TECHNICAL

The life of a Nagios event
--------------------------
The path of events from 'luke' to 'yoda' goes as follows:
Nagios on 'luke' runs a check (or whatever, but we'll stick
with a check here) and runs a snippet of code inside the
merlin broker module.

The module packs the event in a way that makes it suitable
for network transport and sends the event to its daemon via
a unix domain socket.

The daemon takes care of the event and sends it to its
peers and its masters. If a poller was supposed to run this
check, it also stashes the event in a binary backlog so it
can send the event to the poller when it comes back online.
When it has sent the event, it unpacks it and inserts it
into the database, and then it goes on to handle other
events in pretty much the same manner.

The receiving daemon(s) forward the event to their broker
module(s) and then unpack it to insert it in their database.

The broker module(s) update the status of their Nagios instance
with the information about the new check, and there it more or
less ends.


Node activation/deactivation
----------------------------
The first thing each Merlin module does when it gets loaded is
is to gather a little bit if info about itself and send that
information as a control event to its daemon. The activation
control packet contains protocol version, wordsize, byte order,
object structure version of Nagios, the latest mtime of the
configured object configuration files, and a sha1 hash of the
object configuration files.

This CTRL_ACTIVE packet gets sent to all neighbours from the
Merlin daemon, so all its configured nodes will get to see it.
Every daemon that receives such a packet stashes the info in
memory and forwards it to their module in case the module
would be restarted.
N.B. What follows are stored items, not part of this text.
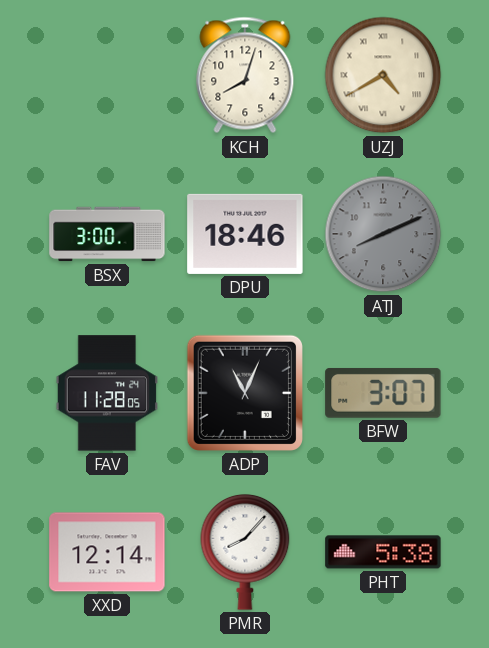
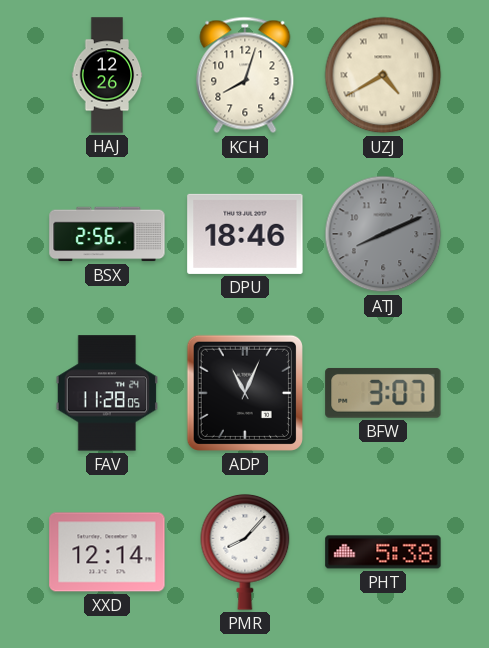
HAJ: none -> 12:26
BSX: 3:00 -> 2:56
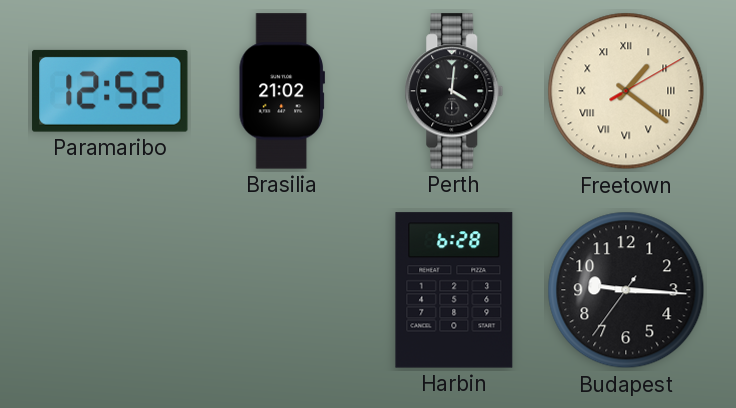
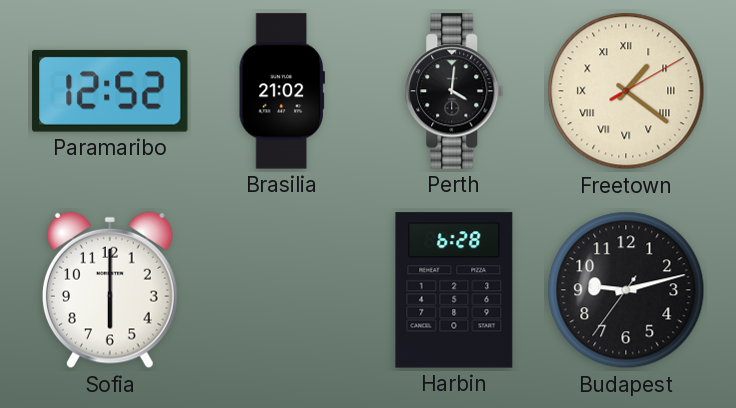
Sofia: none -> 6:00
Budapest: 9:15 -> 9:12
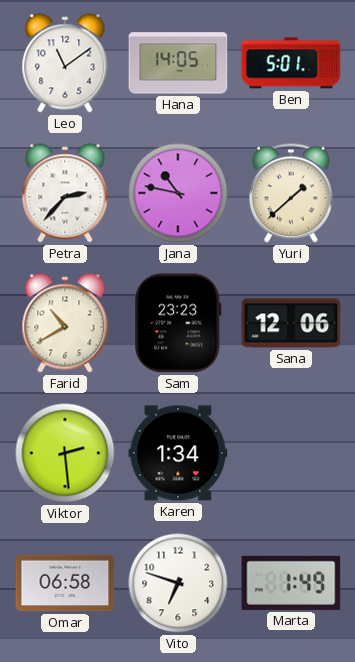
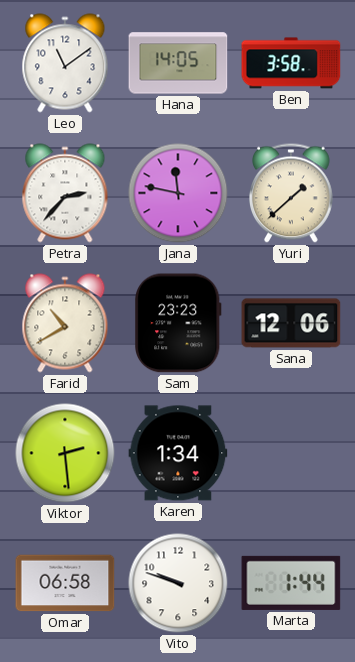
Ben: 5:01 -> 3:58
Jana: 10:47 -> 11:47
Vito: 6:48 -> 9:48
Marta: 1:49 -> 1:44
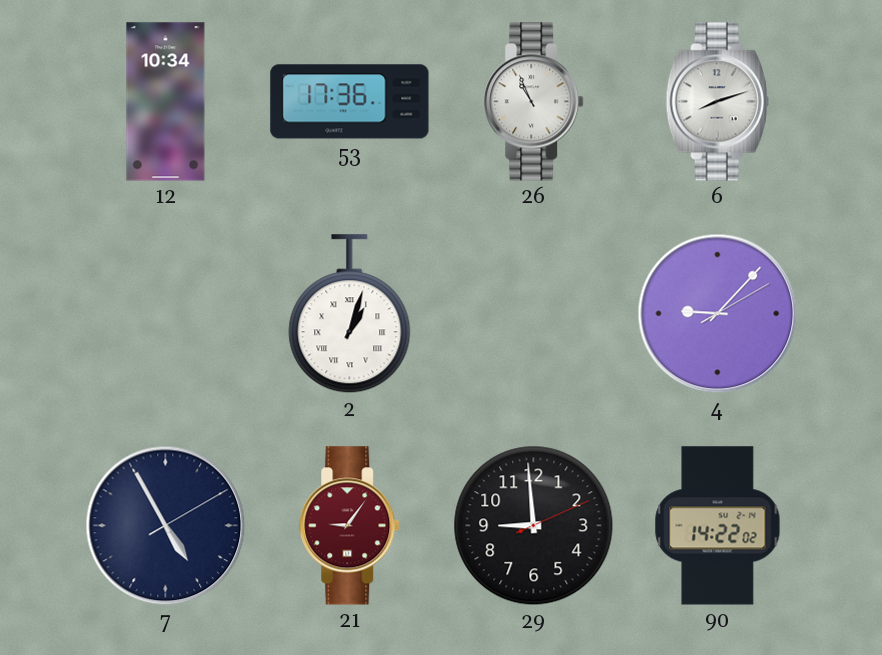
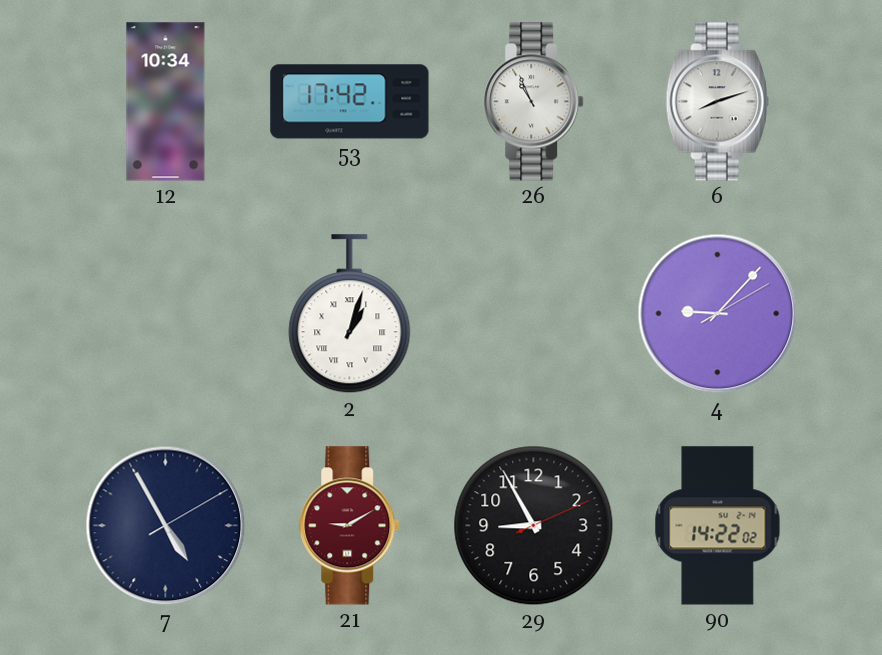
53: 17:36 -> 17:42
21: 9:06 -> 9:10
29: 8:59 -> 8:55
If there are compatibility issues, both
daemon and module should warn about that.

When a module crashes, goes offline or is shut down in a
controlled manner, a CTRL_INACTIVE event is generated from
the Merlin daemon it's supposed to talk to. This CTRL_INACTIVE
event is shipped to all the nodes in the neighbourhood and
causes the previously received information to be wiped, and
the module to be marked as inactive. An inactive node is
considered dead when it comes to distributing workload.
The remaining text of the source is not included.